Below is code to break a loop in a simple way
import scala.util.control.Breaks.break
object RecurringCharacter {
def main(args: Array[String]) {
val str = "nileshshinde";
for (i <- 0 to str.length() - 1) {
for (j <- i + 1 to str.length() - 1) {
if (str(i) == str(j)) {
println("First Repeted Character " + str(i))
break() //break method will exit the loop with an Exception "Exception in thread "main" scala.util.control.BreakControl"
}
}
}
}
}

I don't know how much Scala style has changed in the past 9 years, but I found it interesting that most of the existing answers use vars, or hard to read recursion. The key to exiting early is to use a lazy collection to generate your possible candidates, then check for the condition separately. To generate the products:
val products = for {
i <- (999 to 1 by -1).view
j <- (i to 1 by -1).view
} yield (i*j)
Then to find the first palindrome from that view without generating every combination:
val palindromes = products filter {p => p.toString == p.toString.reverse}
palindromes.head
To find the largest palindrome (although the laziness doesn't buy you much because you have to check the entire list anyway):
palindromes.max
Your original code is actually checking for the first palindrome that is larger than a subsequent product, which is the same as checking for the first palindrome except in a weird boundary condition which I don't think you intended.

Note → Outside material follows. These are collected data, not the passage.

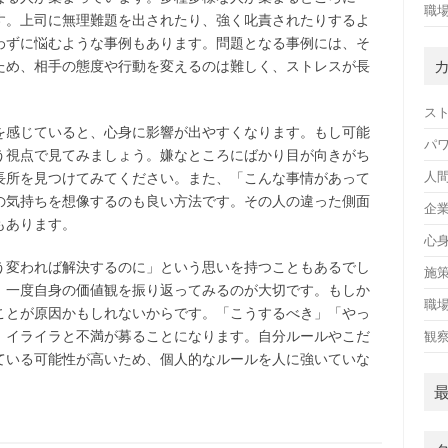
職
す。上司に無理難題を出されたり、強く叱責されたりするよ
わずに悩むような事例もあります。問題となる事例には、そ
ため、相手の態度や行動を変えるのは難しく、ストレスが長
ス
を感じていると、心身に影響が出やすくなります。もし可能
パ
う視点で見てみましょう。嫌なところにばかり目が向きがち
人
長所を見つけてみてください。また、「こんな事情があって
の気持ちを想像するのも良い方法です。その人の違った側面
企
もあります。
心
う変われば解決するのに」という思いを持つこともあるでし
施
、一度自身の価値観を振り返ってみるのが大切です。もしか
職
ことが原因かもしれないからです。「こうするべき」「やっ
、イライラと不満が募ることになります。自分ルールやこだ
観
ている可能性が高いため、個人的なルールを人に強いていな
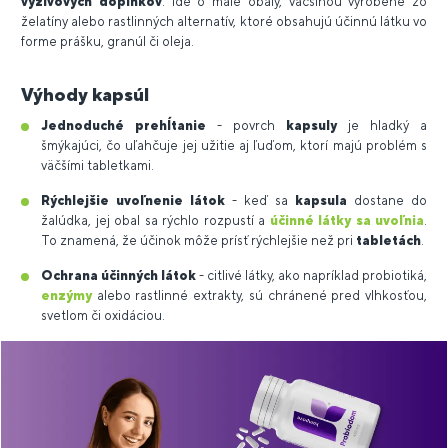
výživových doplnkov
. Ide o malé obaly, väčšinou vyrobené zo
želatíny alebo rastlinných alternatív, ktoré obsahujú účinnú látku vo
forme prášku, granúl či oleja.
Výhody kapsúl
Jednoduché prehĺtanie
- povrch
kapsuly
je hladký a
šmýkajúci, čo uľahčuje jej užitie aj ľuďom, ktorí majú problém s
väčšími tabletkami.
Rýchlejšie uvoľnenie látok
- keď sa
kapsula
dostane do
žalúdka, jej obal sa rýchlo rozpustí a
účinné látky sa uvoľnia
.
To znamená, že účinok môže prísť rýchlejšie než pri
tabletách
.
Ochrana účinných látok
- citlivé látky, ako napríklad probiotiká,
enzýmy
alebo rastlinné extrakty, sú chránené pred vlhkosťou,
svetlom či oxidáciou.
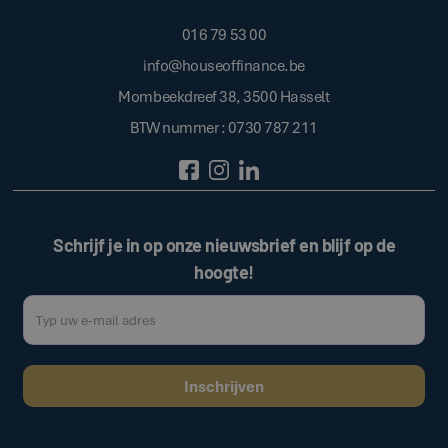
016 79 53 00
info@houseoffinance.be
Mombeekdreef 38, 3500 Hasselt
BTW nummer : 0730 787 211
Schrijf je in op onze nieuwsbrief en blijf op de
hoogte!
Door op de bovenstaande knop te klikken, gaat u akkoord met onze
.
algemene voorwaarden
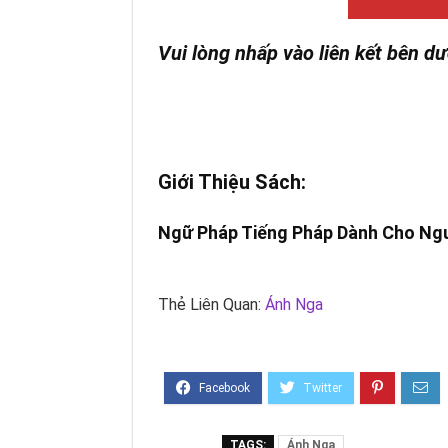
Vui lòng nhấp vào liên kết bên dư
Giới Thiệu Sách:
Ngữ Pháp Tiếng Pháp Dành Cho Ngư
Thẻ Liên Quan:
Ánh Nga
TAGS:
Ánh Nga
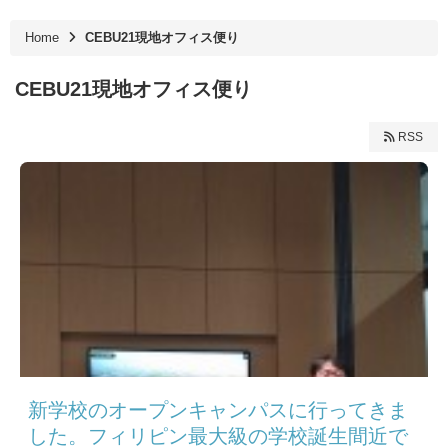
Home
CEBU21現地オフィス便り
CEBU21現地オフィス便り
RSS
新学校のオープンキャンパスに行ってきま
した。フィリピン最大級の学校誕生間近で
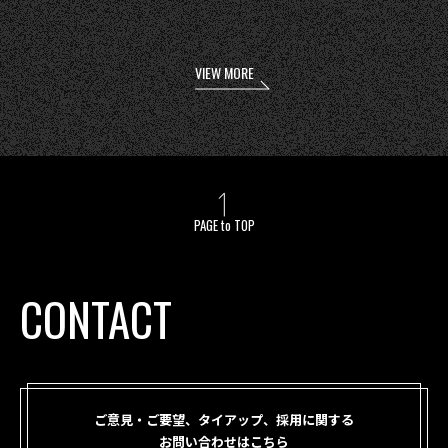
VIEW MORE
PAGE to TOP
CONTACT
ご意見・ご要望、タイアップ、採用に関する
お問い合わせはこちら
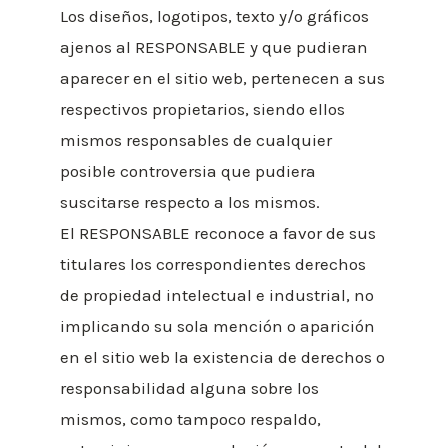
Los diseños, logotipos, texto y/o gráficos
ajenos al RESPONSABLE y que pudieran
aparecer en el sitio web, pertenecen a sus
respectivos propietarios, siendo ellos
mismos responsables de cualquier
posible controversia que pudiera
suscitarse respecto a los mismos.
El RESPONSABLE reconoce a favor de sus
titulares los correspondientes derechos
de propiedad intelectual e industrial, no
implicando su sola mención o aparición
en el sitio web la existencia de derechos o
responsabilidad alguna sobre los
mismos, como tampoco respaldo,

The products are not strictly monotonically decreasing. For example, 998*998 is greater than 999*997, but appears much later in the loops.
Anyway, the advantage of the separated lazy generation and condition check is you write it pretty much like it is using the entire list, but it only generates as much as you need. You sort of get the best of both worlds.